Diana Kelley, CISO at Noma Security
"As CISOs plan for 2026, the latest RSAC research findings are a strong proof point that Identity and Access Management (IAM) remains at the heart of enterprise defense, with nearly 25 percent of respondents indicating it will be their top area for increased investment next year.
"In the past few years the scope and scale of the identity landscape has shifted considerably as Non-Human Identities (NHI) have exploded. The imminent advent of autonomous AI agents that can “reason” and act through connected tools, will accelerate that growth. So it’s really encouraging to see IAM investment prioritized on this list as companies continue maturing their identity programs to create a strong base of support for next generation of NHI and agentic AI identity."
Shane Barney, CISO at Keeper Security
"Security budgets may finally be starting to match the scale of the threat landscape, and identity and data protection remain at the center of those investments. Attackers no longer need to breach technical defenses when stolen credentials can provide direct entry into critical systems.

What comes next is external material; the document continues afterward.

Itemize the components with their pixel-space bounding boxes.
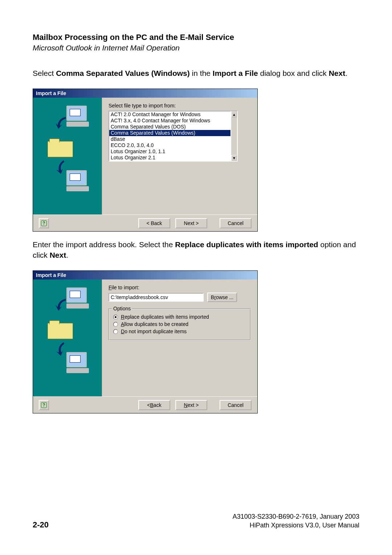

"Identity now represents the true front line of defense. Without full visibility into who has access, when access is used and what activity occurs, organizations are already operating at a disadvantage.
"Data protection begins with controlling identity. When credentials are compromised, the attacker’s ultimate goal is the information that defines business value. Privileged access management restores control by limiting user actions, verifying every request and maintaining detailed activity records that strengthen accountability. This is not a compliance exercise but a fundamental component of risk management that enables faster containment and recovery when incidents occur.
"The growing complexity of enterprise systems continues to challenge even the most mature security programs. Every application, integration and vendor expands the attack surface and adds another layer of access to oversee. Simplification is not about reducing capability but improving clarity. When identity and access are managed through a single pane of glass, decision-making becomes faster and responses more precise."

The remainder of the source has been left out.